Par ailleurs, la victime de l’accident peut avoir droit à une meilleure couverture de son préjudice grâce une prise en charge de frais complémentaires non couverts par l’assurance maladie (frais dentaires, optique, perte de salaire, prix de la douleur…) et éventuellement à une réparation de préjudices liés aux dommages matériels, souffrances physiques et morales, préjudice esthétique et d’agrément.

Le recours contre tiers est également un enjeu pour les employeurs qui peuvent ainsi bénéficier d’un calcul à la baisse de leur taux de cotisation AT/MP

Ce dispositif est également valable lorsqu’un salarié est victime d’un accident du travail ou de trajet causé par une tierce personne. Dans ce cas, l’employeur doit signaler l’existence du tiers responsable de l’accident à la MSA pour bénéficier de la rectification et du calcul à la baisse de son taux de cotisation accident du travail / maladies professionnelles (AT/MP).

Comment effectuer sa déclaration d’accident ?
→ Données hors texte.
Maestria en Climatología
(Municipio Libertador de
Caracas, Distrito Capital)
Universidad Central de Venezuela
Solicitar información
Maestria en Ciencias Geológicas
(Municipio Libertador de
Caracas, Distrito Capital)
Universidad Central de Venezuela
La victime doit informer son médecin de la responsabilité d’un tiers pour qu’il puisse cocher sur les feuilles de soins la mention « accident causé par un tiers » qui permettra à la MSA de déclencher la procédure de recouvrement.
De plus, toute victime (ou ayant droit) doit effectuer dans les quinze jours une « déclaration d’accident » auprès de la MSA à l’aide du formulaire accessible sur msa.fr : http://www.msa.fr/lfr/documents/11566/48449/Formulaire+-+Questionnaire+accident.pdf

Les accidents même anciens de plusieurs mois voire années peuvent être signalés.

Qu’en est-il des remboursements des frais de santé ?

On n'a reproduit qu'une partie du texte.